(Bloomberg) — A series of endorsements from Bernie Sanders, Barack Obama and Elizabeth Warren this week cemented the Democratic Party behind Joe Biden as the presumptive nominee and demonstrated the careful calculus of party leaders to unite its once-warring progressive and moderate wings.
First came the vanquished rival. The Biden camp wanted Sanders to endorse before Obama to ensure the Vermont senator was genuinely behind the campaign, according to a Democrat familiar with the campaign’s strategy. It also allowed Obama to swoop in to close the Democratic contest, using his power as the party’s undisputed leader to unite the factions represented by the two candidates.
Biden’s bid to unite the party got another boost on Wednesday with his endorsement from Warren.
On Wednesday evening, Warren answered with an emphatic “yes” when asked by MSNBC’s Rachel Maddow whether she’d accept an offer from Biden to be his running mate.
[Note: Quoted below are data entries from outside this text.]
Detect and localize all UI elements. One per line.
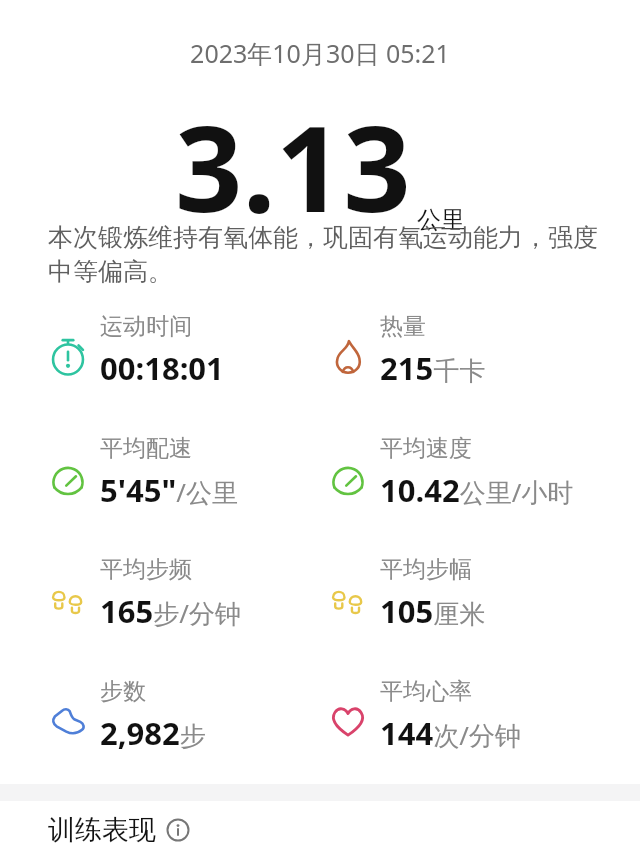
staticText: 2023年10月30日 05:21 — [190, 36, 450, 70]
staticText: 3.13 — [175, 86, 411, 247]
staticText: 144次/分钟 — [380, 712, 521, 754]
staticText: 步数 — [100, 677, 146, 706]
staticText: 公里 — [417, 205, 465, 235]
staticText: 165步/分钟 — [100, 590, 241, 632]
button[interactable]: 平均速度 — [326, 432, 640, 532]
button[interactable]: 训练表现 — [48, 813, 640, 847]
button[interactable]: 步数 — [46, 675, 320, 775]
button[interactable]: 平均步幅 — [326, 553, 640, 653]
button[interactable]: 运动时间 — [46, 310, 320, 410]
button[interactable]: Info — [166, 818, 190, 842]
staticText: 训练表现 — [48, 813, 156, 847]
button[interactable]: 热量 — [326, 310, 640, 410]
staticText: 105厘米 — [380, 590, 486, 632]
staticText: 平均步幅 — [380, 555, 472, 584]
button[interactable]: 平均心率 — [326, 675, 640, 775]
staticText: 5'45"/公里 — [100, 469, 238, 511]
staticText: 10.42公里/小时 — [380, 469, 574, 511]
staticText: 热量 — [380, 312, 426, 341]
staticText: 平均速度 — [380, 434, 472, 463]
staticText: 00:18:01 — [100, 347, 224, 389]
button[interactable]: 平均步频 — [46, 553, 320, 653]
staticText: 平均配速 — [100, 434, 192, 463]
staticText: 215千卡 — [380, 347, 486, 389]
staticText: 2,982步 — [100, 712, 206, 754]
staticText: 本次锻炼维持有氧体能，巩固有氧运动能力，强度中等偏高。 — [48, 222, 600, 288]
staticText: 平均心率 — [380, 677, 472, 706]
staticText: 运动时间 — [100, 312, 192, 341]
button[interactable]: 平均配速 — [46, 432, 320, 532]
staticText: 平均步频 — [100, 555, 192, 584]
The danger for Biden is that with the coronavirus pandemic sidelining political events, he may miss the full effect of what could have been some of his biggest campaign moments to date. With the nominating convention potentially in doubt, he can’t afford to miss too many other headline moments, especially with an incumbent dominating the day’s headlines with a daily briefing.
Despite private communications with Biden and Sanders over the past few weeks, Obama had always planned to wait to publicly weigh in on the race until there was a nominee. From the outset, he made it clear he did not want to put his thumb on the scale for Biden. But when Sanders dropped out of the race last week and did not issue a full-throated endorsement of his opponent, Obama stayed silent, safeguarding his ability to come in as a unifying figure later.
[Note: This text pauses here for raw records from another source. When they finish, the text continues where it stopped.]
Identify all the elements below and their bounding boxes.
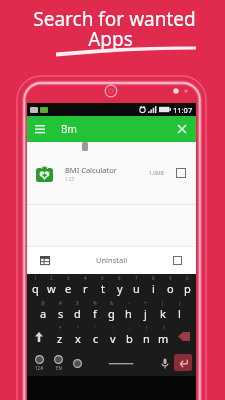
button[interactable]: Open navigation menu <box>27 116 196 142</box>
staticText: c <box>93 331 99 346</box>
button[interactable]: Clear search <box>174 121 190 137</box>
staticText: h <box>125 306 132 321</box>
button[interactable]: # <box>52 299 69 324</box>
staticText: 6 <box>118 275 121 281</box>
button[interactable]: Keyboard settings <box>69 351 85 375</box>
staticText: & <box>110 300 114 306</box>
button[interactable]: ' <box>87 324 104 349</box>
staticText: EN <box>56 365 62 371</box>
button[interactable]: ) <box>171 299 188 324</box>
staticText: b <box>126 331 133 346</box>
button[interactable]: 3 <box>60 274 77 299</box>
staticText: 11:07 <box>173 105 193 115</box>
staticText: ( <box>162 300 164 306</box>
button[interactable]: Uninstall <box>96 255 128 265</box>
staticText: ? <box>163 325 165 331</box>
staticText: " <box>77 325 79 331</box>
button[interactable]: Space <box>90 349 152 376</box>
staticText: 3 <box>67 275 70 281</box>
button[interactable]: 1 <box>27 274 43 299</box>
button[interactable]: ( <box>154 299 171 324</box>
staticText: 5 <box>101 275 104 281</box>
staticText: d <box>74 306 81 321</box>
button[interactable]: Enter <box>174 354 192 371</box>
staticText: ) <box>179 300 181 306</box>
staticText: 2 <box>50 275 53 281</box>
button[interactable]: Select all <box>173 256 182 265</box>
staticText: k <box>160 306 166 321</box>
staticText: % <box>93 300 97 306</box>
staticText: a <box>40 306 47 321</box>
staticText: 12# <box>35 365 44 371</box>
staticText: 8 <box>152 275 155 281</box>
staticText: 1.0MB <box>149 170 164 177</box>
staticText: # <box>59 300 62 306</box>
staticText: e <box>65 281 72 296</box>
staticText: : <box>112 325 114 331</box>
button[interactable]: Symbols keyboard <box>31 351 47 375</box>
staticText: f <box>93 306 97 321</box>
staticText: + <box>144 300 147 306</box>
staticText: Apps <box>88 26 133 52</box>
button[interactable]: Change view <box>38 253 52 267</box>
staticText: t <box>101 281 105 296</box>
staticText: ' <box>95 325 97 331</box>
staticText: $ <box>76 300 79 306</box>
staticText: p <box>184 281 191 296</box>
staticText: Bm <box>61 122 77 136</box>
button[interactable]: 2 <box>43 274 60 299</box>
staticText: Uninstall <box>96 255 128 265</box>
button[interactable]: % <box>86 299 103 324</box>
staticText: 4 <box>84 275 87 281</box>
button[interactable]: - <box>120 299 137 324</box>
button[interactable]: + <box>137 299 154 324</box>
button[interactable]: " <box>69 324 87 349</box>
button[interactable]: $ <box>69 299 86 324</box>
button[interactable]: ! <box>138 324 155 349</box>
staticText: w <box>47 281 56 296</box>
button[interactable]: BMI Calculator <box>27 142 196 204</box>
staticText: BMI Calculator <box>65 165 117 175</box>
button[interactable]: Select BMI Calculator <box>176 168 186 178</box>
staticText: q <box>32 281 39 296</box>
button[interactable]: 8 <box>145 274 162 299</box>
staticText: j <box>144 306 147 321</box>
button[interactable]: @ <box>35 299 52 324</box>
staticText: z <box>57 331 63 346</box>
staticText: n <box>143 331 150 346</box>
staticText: v <box>110 331 116 346</box>
button[interactable]: Shift <box>27 324 51 349</box>
staticText: l <box>178 306 181 321</box>
button[interactable]: Change input language <box>50 351 66 375</box>
button[interactable]: 7 <box>128 274 145 299</box>
staticText: o <box>167 281 174 296</box>
button[interactable]: 6 <box>111 274 128 299</box>
staticText: 1 <box>34 275 37 281</box>
staticText: - <box>128 300 130 306</box>
staticText: m <box>158 331 169 346</box>
button[interactable]: : <box>104 324 121 349</box>
staticText: u <box>133 281 140 296</box>
staticText: g <box>108 306 115 321</box>
staticText: s <box>58 306 64 321</box>
staticText: ! <box>146 325 148 331</box>
staticText: * <box>59 325 62 331</box>
button[interactable]: 9 <box>162 274 179 299</box>
button[interactable]: ; <box>121 324 138 349</box>
staticText: 0 <box>186 275 189 281</box>
staticText: Search for wanted <box>33 6 196 32</box>
button[interactable]: & <box>103 299 120 324</box>
button[interactable]: 4 <box>77 274 94 299</box>
staticText: y <box>117 281 123 296</box>
button[interactable]: 5 <box>94 274 111 299</box>
button[interactable]: Open navigation menu <box>32 121 48 137</box>
staticText: x <box>75 331 81 346</box>
button[interactable]: Voice input <box>158 353 172 373</box>
staticText: 7 <box>135 275 138 281</box>
button[interactable]: * <box>51 324 69 349</box>
button[interactable]: Backspace <box>172 324 196 349</box>
button[interactable]: ? <box>155 324 172 349</box>
button[interactable]: 0 <box>179 274 196 299</box>
staticText: i <box>152 281 155 296</box>
staticText: ; <box>129 325 131 331</box>
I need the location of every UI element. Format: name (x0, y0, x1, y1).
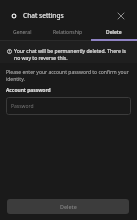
staticText: Password (11, 103, 34, 110)
button[interactable]: Password (6, 97, 131, 115)
button[interactable]: Close (112, 7, 129, 24)
staticText: Account password (6, 87, 51, 94)
button[interactable]: General (0, 24, 45, 41)
staticText: General (13, 29, 32, 36)
staticText: Your chat will be permanently deleted. T… (14, 48, 130, 62)
staticText: Please enter your account password to co… (6, 69, 131, 83)
button[interactable]: Delete (7, 199, 129, 214)
staticText: Delete (106, 29, 122, 36)
staticText: Delete (60, 203, 77, 210)
staticText: Relationship (53, 29, 83, 36)
button[interactable]: Delete (91, 24, 137, 41)
button[interactable]: Relationship (45, 24, 91, 41)
staticText: Chat settings (23, 11, 64, 20)
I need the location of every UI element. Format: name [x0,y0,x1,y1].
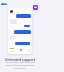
button[interactable]: Back [0,0,9,9]
button[interactable]: Messages [33,5,38,10]
staticText: Unlimited support [2,57,38,62]
staticText: Get help any time from our team of exper… [4,61,36,70]
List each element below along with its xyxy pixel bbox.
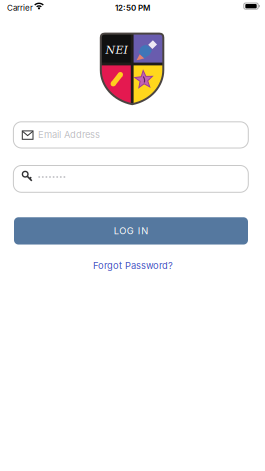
staticText: Carrier: [7, 3, 33, 12]
button[interactable]: LOG IN: [14, 217, 248, 244]
button[interactable]: Forgot Password?: [93, 260, 173, 271]
staticText: Forgot Password?: [93, 260, 173, 271]
staticText: 12:50 PM: [115, 3, 150, 12]
staticText: NEI: [106, 44, 128, 56]
staticText: Email Address: [38, 129, 100, 140]
button[interactable]: Email Address: [13, 122, 248, 148]
staticText: LOG IN: [114, 225, 148, 236]
button[interactable]: Password: [13, 166, 248, 192]
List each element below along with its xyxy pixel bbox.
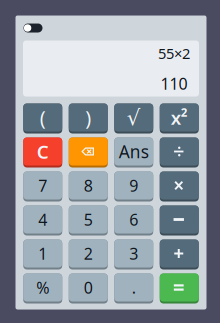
button[interactable]: 0: [69, 274, 108, 304]
staticText: 9: [129, 175, 138, 196]
staticText: C: [37, 139, 49, 164]
button[interactable]: Equals: [160, 274, 199, 304]
staticText: (: [40, 104, 46, 131]
staticText: ): [85, 104, 91, 131]
button[interactable]: 5: [69, 206, 108, 236]
staticText: %: [36, 277, 49, 298]
staticText: 5: [84, 209, 93, 230]
button[interactable]: Plus: [160, 240, 199, 270]
staticText: √: [127, 105, 141, 130]
staticText: 6: [129, 209, 138, 230]
staticText: 3: [129, 243, 138, 264]
staticText: 2: [84, 243, 93, 264]
button[interactable]: 4: [23, 206, 62, 236]
button[interactable]: Divide: [160, 138, 199, 168]
button[interactable]: Ans: [114, 138, 153, 168]
staticText: .: [132, 277, 136, 298]
button[interactable]: 6: [114, 206, 153, 236]
button[interactable]: Minus: [160, 206, 199, 236]
staticText: 0: [84, 277, 93, 298]
staticText: 7: [38, 175, 47, 196]
staticText: 4: [38, 209, 47, 230]
button[interactable]: √: [114, 104, 153, 134]
staticText: x²: [171, 105, 188, 130]
button[interactable]: x²: [160, 104, 199, 134]
staticText: 55×2: [158, 44, 190, 63]
button[interactable]: C: [23, 138, 62, 168]
button[interactable]: 3: [114, 240, 153, 270]
staticText: 8: [84, 175, 93, 196]
button[interactable]: 9: [114, 172, 153, 202]
button[interactable]: Power: [24, 24, 42, 32]
button[interactable]: 8: [69, 172, 108, 202]
staticText: 1: [38, 243, 47, 264]
button[interactable]: 1: [23, 240, 62, 270]
staticText: 110: [160, 73, 188, 94]
button[interactable]: 7: [23, 172, 62, 202]
button[interactable]: 2: [69, 240, 108, 270]
button[interactable]: Multiply: [160, 172, 199, 202]
staticText: Ans: [119, 140, 149, 163]
button[interactable]: %: [23, 274, 62, 304]
button[interactable]: (: [23, 104, 62, 134]
button[interactable]: ): [69, 104, 108, 134]
button[interactable]: Delete: [69, 138, 108, 168]
button[interactable]: .: [114, 274, 153, 304]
“If he had done it earlier, it would have looked like he was trying to push Sanders out,” Joel Benenson, Obama’s longtime pollster, said about the timing of Obama’s endorsement.
He added, “You don’t jump into the ring and declare a winner when the contest was still going on unless there was a TKO and there wasn’t a TKO.”
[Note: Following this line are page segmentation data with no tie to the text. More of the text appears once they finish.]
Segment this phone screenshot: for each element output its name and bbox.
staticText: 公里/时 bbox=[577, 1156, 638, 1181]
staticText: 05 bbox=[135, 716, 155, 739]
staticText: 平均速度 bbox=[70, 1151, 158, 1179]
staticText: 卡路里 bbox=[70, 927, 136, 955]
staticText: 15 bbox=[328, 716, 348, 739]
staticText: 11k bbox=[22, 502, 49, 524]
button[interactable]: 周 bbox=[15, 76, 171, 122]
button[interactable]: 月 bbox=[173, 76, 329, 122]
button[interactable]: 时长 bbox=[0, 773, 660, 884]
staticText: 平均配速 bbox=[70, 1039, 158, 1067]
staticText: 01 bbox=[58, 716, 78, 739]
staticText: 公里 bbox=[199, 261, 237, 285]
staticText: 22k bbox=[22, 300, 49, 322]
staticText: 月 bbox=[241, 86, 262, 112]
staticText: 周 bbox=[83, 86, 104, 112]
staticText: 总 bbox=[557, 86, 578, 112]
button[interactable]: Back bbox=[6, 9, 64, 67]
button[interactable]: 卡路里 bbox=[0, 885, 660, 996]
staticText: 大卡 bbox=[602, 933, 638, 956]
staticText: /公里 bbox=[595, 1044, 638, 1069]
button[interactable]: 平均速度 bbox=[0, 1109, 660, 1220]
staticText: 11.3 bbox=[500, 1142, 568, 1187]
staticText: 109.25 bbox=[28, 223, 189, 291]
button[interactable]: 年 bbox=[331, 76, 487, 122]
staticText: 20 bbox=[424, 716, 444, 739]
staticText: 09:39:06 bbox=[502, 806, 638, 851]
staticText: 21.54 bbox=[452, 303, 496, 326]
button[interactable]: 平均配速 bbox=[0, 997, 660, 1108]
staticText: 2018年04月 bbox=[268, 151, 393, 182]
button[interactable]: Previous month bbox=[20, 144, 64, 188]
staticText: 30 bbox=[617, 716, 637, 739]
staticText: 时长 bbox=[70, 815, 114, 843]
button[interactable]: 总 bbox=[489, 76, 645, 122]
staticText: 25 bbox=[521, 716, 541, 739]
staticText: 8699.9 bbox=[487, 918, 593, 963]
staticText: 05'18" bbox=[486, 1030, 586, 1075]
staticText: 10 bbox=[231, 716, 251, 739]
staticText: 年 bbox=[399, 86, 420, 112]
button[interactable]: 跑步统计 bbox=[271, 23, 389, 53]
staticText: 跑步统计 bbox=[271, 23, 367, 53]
For weeks before Sanders dropped out, the Biden and Sanders campaigns had been discussing ways to find common ground on policy and personnel, but they didn’t want a public perception that Biden was trying to hasten Sanders’s exit. That effort culminated in a live-stream endorsement from Sanders on Monday. Biden and Sanders, appearing together, praised each another and announced the formation of six policy task forces to find compromise on key issues.
With Sanders on board, the Obama endorsement video was rolled out Tuesday. In his nearly 12-minute remarks, which Obama wrote over the past week and was taped in the last few days, the former president praised Biden and advocated for all Americans to support his bid, displaying the unifier role he has long sought to play.
He also devoted a portion of the video to complimenting Sanders, who he said, “has devoted his life to giving voice to working people’s hopes, dreams and frustrations.”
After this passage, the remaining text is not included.